This is the mail archive of the
mailing list for the GCC project.
Re: [PATCH, i386] Enable x86_ext_80387_constants for m_K8, m_CORE2 and m_GENERIC64
On 11/27/06, Uros Bizjak <email@example.com> wrote:
On 11/26/06, Roger Sayle <firstname.lastname@example.org> wrote:
> For CPU tuning patches, I wonder if you could also post timing on some
> trivial microbenchmark, when possible, to confirm that the published cycle
> counts are representative and not dominated by other timing issues (decode
> paths, pipeline stalls, memory latency, etc...) so that we can confirm at
> least some piece of code will be faster on some CPU in practice.

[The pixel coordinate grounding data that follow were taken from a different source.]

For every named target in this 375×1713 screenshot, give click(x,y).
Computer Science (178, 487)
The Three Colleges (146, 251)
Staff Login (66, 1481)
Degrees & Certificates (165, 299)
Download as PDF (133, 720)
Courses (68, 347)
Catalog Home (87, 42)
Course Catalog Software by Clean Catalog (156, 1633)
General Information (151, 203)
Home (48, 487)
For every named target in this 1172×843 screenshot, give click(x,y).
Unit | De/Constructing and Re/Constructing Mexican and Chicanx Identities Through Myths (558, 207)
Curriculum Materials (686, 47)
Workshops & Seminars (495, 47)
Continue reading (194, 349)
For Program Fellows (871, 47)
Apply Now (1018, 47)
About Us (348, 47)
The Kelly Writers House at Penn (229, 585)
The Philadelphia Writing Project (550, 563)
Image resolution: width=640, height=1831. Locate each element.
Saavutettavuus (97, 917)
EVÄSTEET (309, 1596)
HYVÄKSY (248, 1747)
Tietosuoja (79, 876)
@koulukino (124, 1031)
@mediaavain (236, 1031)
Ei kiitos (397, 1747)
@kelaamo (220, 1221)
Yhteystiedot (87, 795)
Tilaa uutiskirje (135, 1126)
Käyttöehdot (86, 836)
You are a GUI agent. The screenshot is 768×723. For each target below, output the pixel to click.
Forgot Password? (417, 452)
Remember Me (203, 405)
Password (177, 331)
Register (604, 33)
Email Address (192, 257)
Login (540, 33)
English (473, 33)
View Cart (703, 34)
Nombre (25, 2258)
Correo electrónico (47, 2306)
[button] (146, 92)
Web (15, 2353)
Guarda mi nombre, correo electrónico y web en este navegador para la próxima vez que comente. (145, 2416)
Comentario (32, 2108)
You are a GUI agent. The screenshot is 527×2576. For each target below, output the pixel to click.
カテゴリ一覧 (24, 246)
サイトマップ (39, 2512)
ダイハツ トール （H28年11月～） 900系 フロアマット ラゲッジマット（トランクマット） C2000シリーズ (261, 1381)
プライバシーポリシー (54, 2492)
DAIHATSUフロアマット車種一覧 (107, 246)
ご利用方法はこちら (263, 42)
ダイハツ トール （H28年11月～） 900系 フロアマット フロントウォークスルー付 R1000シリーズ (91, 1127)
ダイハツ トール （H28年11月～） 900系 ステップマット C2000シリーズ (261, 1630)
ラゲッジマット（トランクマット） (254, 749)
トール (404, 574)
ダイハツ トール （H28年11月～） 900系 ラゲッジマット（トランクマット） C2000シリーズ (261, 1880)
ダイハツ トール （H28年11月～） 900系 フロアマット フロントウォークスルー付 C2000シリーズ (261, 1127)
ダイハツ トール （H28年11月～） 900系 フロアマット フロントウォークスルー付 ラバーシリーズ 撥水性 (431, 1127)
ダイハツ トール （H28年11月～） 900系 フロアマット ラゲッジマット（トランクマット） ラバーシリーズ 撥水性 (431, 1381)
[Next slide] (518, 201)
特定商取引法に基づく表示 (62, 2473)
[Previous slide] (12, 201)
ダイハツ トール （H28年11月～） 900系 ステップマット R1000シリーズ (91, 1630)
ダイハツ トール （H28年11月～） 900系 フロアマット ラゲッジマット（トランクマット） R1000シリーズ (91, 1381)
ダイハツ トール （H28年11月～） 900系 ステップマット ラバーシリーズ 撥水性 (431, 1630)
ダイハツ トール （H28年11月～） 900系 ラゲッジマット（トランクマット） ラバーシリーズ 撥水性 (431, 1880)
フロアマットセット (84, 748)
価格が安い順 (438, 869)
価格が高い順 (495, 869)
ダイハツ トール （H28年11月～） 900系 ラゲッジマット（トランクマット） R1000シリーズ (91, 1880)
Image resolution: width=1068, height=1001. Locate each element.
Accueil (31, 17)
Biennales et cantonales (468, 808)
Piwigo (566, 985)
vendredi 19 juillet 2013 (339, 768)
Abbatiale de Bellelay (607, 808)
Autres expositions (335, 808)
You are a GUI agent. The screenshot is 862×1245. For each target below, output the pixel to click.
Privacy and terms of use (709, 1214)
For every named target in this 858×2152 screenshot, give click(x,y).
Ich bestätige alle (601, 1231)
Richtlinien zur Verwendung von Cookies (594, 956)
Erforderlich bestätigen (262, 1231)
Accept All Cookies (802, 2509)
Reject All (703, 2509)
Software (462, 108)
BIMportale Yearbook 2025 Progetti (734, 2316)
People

> Compiler tuning is often more of an art than a science :-)
Following code can be used to measure latencies of _integer_
instructions (perhaps the approach will be of general interest,
otherwise it is an example of xchg vs rolw timings), but the results
for FP instructions are totally unpredictable (due to
out-of-order-execution of FP insns I guess). So for FP, there is no
other way than to benchmark several million loops of instructions.
More useful is a peek into the relevant docs, which contain this
information (like insn latency and throughput) ;)
And povray was a bit faster with this patch ;)
This, of course, is a more useful statement - as would be measurements
with any real-life-resembling microbenchmark.